No Rio, um dos responsáveis por manter essa tradição da modalidade é Samuel Albrecht, que competirá ao lado de Isabel Swan na classe Nacra 17, que será disputada pela primeira vez em uma Olimpíada. Em entrevista exclusiva ao LANCE! durante a 43ª Semana da Vela de Ilhabela, que ocorre até o próximo sábado, 9, no litoral norte de São Paulo, o brasileiro afirmou que não é um dos favoritos da prova mas que pode surpreender nesta que será sua segunda participação em Jogos Olímpicos (a primeira foi em Pequim, em 2008).
Sobre o local onde será realizado as provas de vela na Rio-2016, a Baía de Guanabara, que foi muito criticado por conta da poluição da água, Albrecht diz que as condições para prova "deixaram a desejar" mas aponta que os atletas já superaram o problema e que o foco no momento é apenas na disputa dos Jogos Olímpicos.
Nesta conversa, ele também comenta sobre a parceria com a velejadora Isabel Swan, dificuldades em obter patrocínios e a expectativa de participar de mais uma Olimpíada a poucos dias para o início do evento.

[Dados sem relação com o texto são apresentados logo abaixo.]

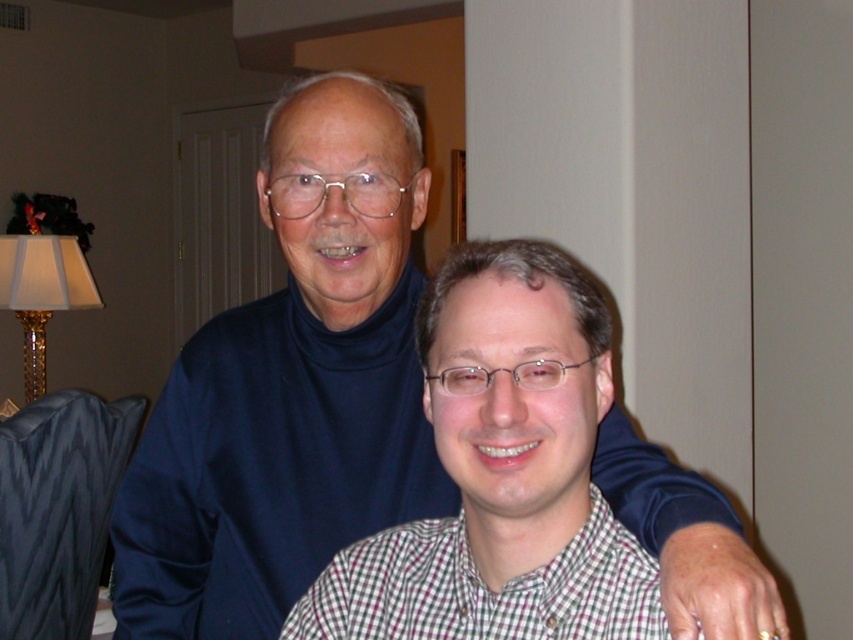 Where is `dark blue turtleneck sweater at upper center`? The width and height of the screenshot is (853, 640). dark blue turtleneck sweater at upper center is located at coordinates (289, 388).

Does dark blue turtleneck sweater at upper center have a larger size compared to checkered shirt at center?

Indeed, dark blue turtleneck sweater at upper center has a larger size compared to checkered shirt at center.

Is point (706, 538) in front of point (495, 424)?

No, it is not.

I want to click on dark blue turtleneck sweater at upper center, so click(x=289, y=388).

Veja abaixo a íntegra da entrevista com o atleta brasileiro.
Você já disputou uma Olimpíada, em Pequim-2008. Qual a expectativa de disputar um Jogos Olímpicos em casa? Há diferenças?
É diferente, são momentos distintos da minha carreira como velejador. Em 2008, eu ainda era bastante jovem e era uma aventura participar de uma Olimpíada. Foi uma campanha olímpica bem curta, feita em cima da hora e que acabou dando certo. A verdade é que não tínhamos muita expectativa de um bom resultado ou ter chance de brigar por uma medalha. E agora é diferente, eu trabalhei três anos na campanha olímpica e consegui treinar mais. Hoje eu velo como timoneiro e antes eu era proeiro, então eu participo mais das decisões táticas e do barco. Então as minhas expectativas são maiores e há um pouco mais de cobrança pessoal mesmo para essa ser a minha Olimpíada e tentar um bom resultado.

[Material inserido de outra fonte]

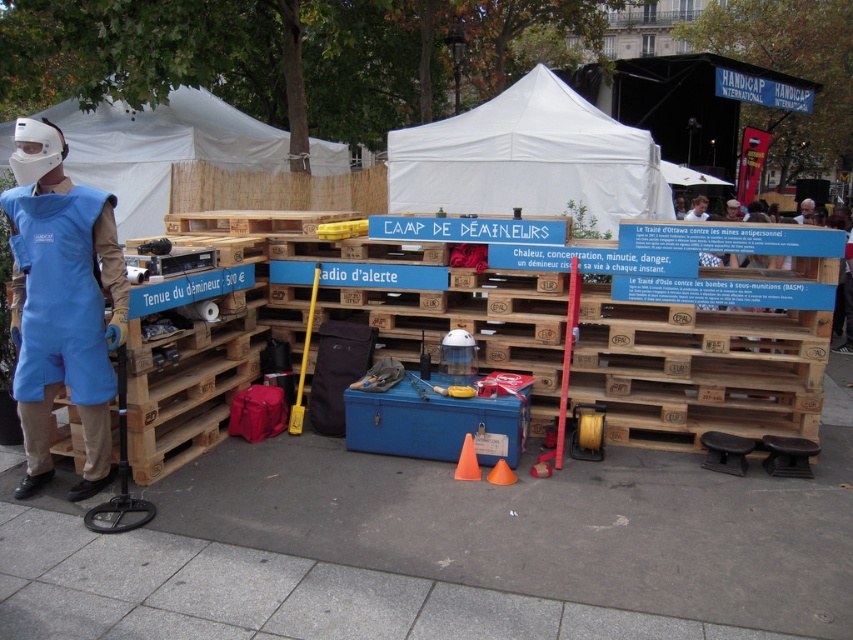 What is the relationship in height between the gray concrete pavement at lower center and the white fabric tent at center in the image?

The gray concrete pavement at lower center is shorter than the white fabric tent at center.

What is the spatial relationship between the gray concrete pavement at lower center and the white fabric tent at center?

The gray concrete pavement at lower center is in front of the white fabric tent at center. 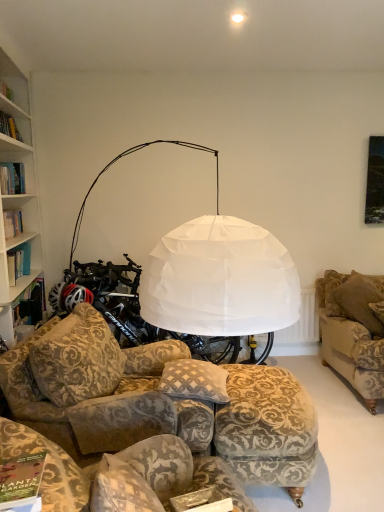 Question: Is velvet floral-patterned couch at center, the 1th studio couch in the left-to-right sequence, taller than patterned fabric pillow at center, the 2th pillow viewed from the back?

Choices:
 (A) no
 (B) yes

Answer: (B)

Question: Is velvet floral-patterned couch at center, the 2th studio couch from the right, outside of patterned fabric pillow at center, the 2th pillow viewed from the back?

Choices:
 (A) no
 (B) yes

Answer: (B)

Question: Are velvet floral-patterned couch at center, the 2th studio couch from the right, and patterned fabric pillow at center, the 2th pillow viewed from the back, beside each other?

Choices:
 (A) yes
 (B) no

Answer: (B)

Question: Considering the relative positions of velvet floral-patterned couch at center, the 1th studio couch in the left-to-right sequence, and patterned fabric pillow at center, acting as the first pillow starting from the left, in the image provided, is velvet floral-patterned couch at center, the 1th studio couch in the left-to-right sequence, behind patterned fabric pillow at center, acting as the first pillow starting from the left,?

Choices:
 (A) no
 (B) yes

Answer: (A)

Question: Can you confirm if velvet floral-patterned couch at center, the 1th studio couch in the left-to-right sequence, is bigger than patterned fabric pillow at center, acting as the first pillow starting from the left?

Choices:
 (A) yes
 (B) no

Answer: (A)

Question: Can you confirm if velvet floral-patterned couch at center, the 1th studio couch in the left-to-right sequence, is smaller than patterned fabric pillow at center, the 2th pillow viewed from the back?

Choices:
 (A) no
 (B) yes

Answer: (A)

Question: Can you confirm if velvet floral ottoman at lower center is smaller than velvet-patterned couch at lower center, marked as the 2th studio couch in a left-to-right arrangement?

Choices:
 (A) yes
 (B) no

Answer: (A)

Question: Considering the relative sizes of velvet floral ottoman at lower center and velvet-patterned couch at lower center, the 1th studio couch positioned from the right, in the image provided, is velvet floral ottoman at lower center thinner than velvet-patterned couch at lower center, the 1th studio couch positioned from the right,?

Choices:
 (A) no
 (B) yes

Answer: (B)

Question: Is the position of velvet floral ottoman at lower center less distant than that of velvet-patterned couch at lower center, the 1th studio couch positioned from the right?

Choices:
 (A) no
 (B) yes

Answer: (A)

Question: From the image's perspective, is velvet floral ottoman at lower center located above velvet-patterned couch at lower center, the 1th studio couch positioned from the right?

Choices:
 (A) no
 (B) yes

Answer: (A)

Question: Is velvet floral ottoman at lower center at the right side of velvet-patterned couch at lower center, marked as the 2th studio couch in a left-to-right arrangement?

Choices:
 (A) yes
 (B) no

Answer: (A)

Question: Is velvet floral ottoman at lower center completely or partially outside of velvet-patterned couch at lower center, the 1th studio couch positioned from the right?

Choices:
 (A) no
 (B) yes

Answer: (B)

Question: Considering the relative sizes of matte green book at lower left and velvet floral ottoman at lower center in the image provided, is matte green book at lower left smaller than velvet floral ottoman at lower center?

Choices:
 (A) yes
 (B) no

Answer: (A)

A vela é uma das modalidades que mais conseguiu medalhas para o Brasil, ficando atrás apenas do vôlei. Isso é bom ou ruim para quem disputa uma Olimpíada?
Isso é bom pois ser de uma modalidade que mais trouxe medalhas para o Brasil dá uma maior exposição para o esporte e o reconhecimento do seu trabalho também aumenta. E isso credencia o Brasil como um país forte na vela e fazer frente aos outros países.
Como avalia suas chances de medalha na Rio-2016?
Não fizemos nenhum resultado dentro do ciclo olímpico que nos deixa com chances de medalha, não ficamos entre os três primeiros em nenhuma etapa de Copa do Mundo ou Mundial. Mas o que me deixa otimista é que em todos os resultados de 2016 foram crescentes, fomos 18º no Mundial, depois 13º na etapa de Copa do Mundo na Espanha e fizemos 9º na França. Como formação com a Isabel (Swan, parceira de barco na classe Nacra 17) é recente, de um ano de dupla, mostramos melhores resultados após seis, oito meses de parceria. E nos treinos temos melhorado também então estou confiante de fazer um bom resultado na Rio-2016. Falar em pódio ou medalha é gerar uma expectativa desnecessária mas eu ficaria muito satisfeito se eu conseguir ficar entre os dez primeiros. Mas acredito que possamos fazer ainda mais e quem sabe surpreender.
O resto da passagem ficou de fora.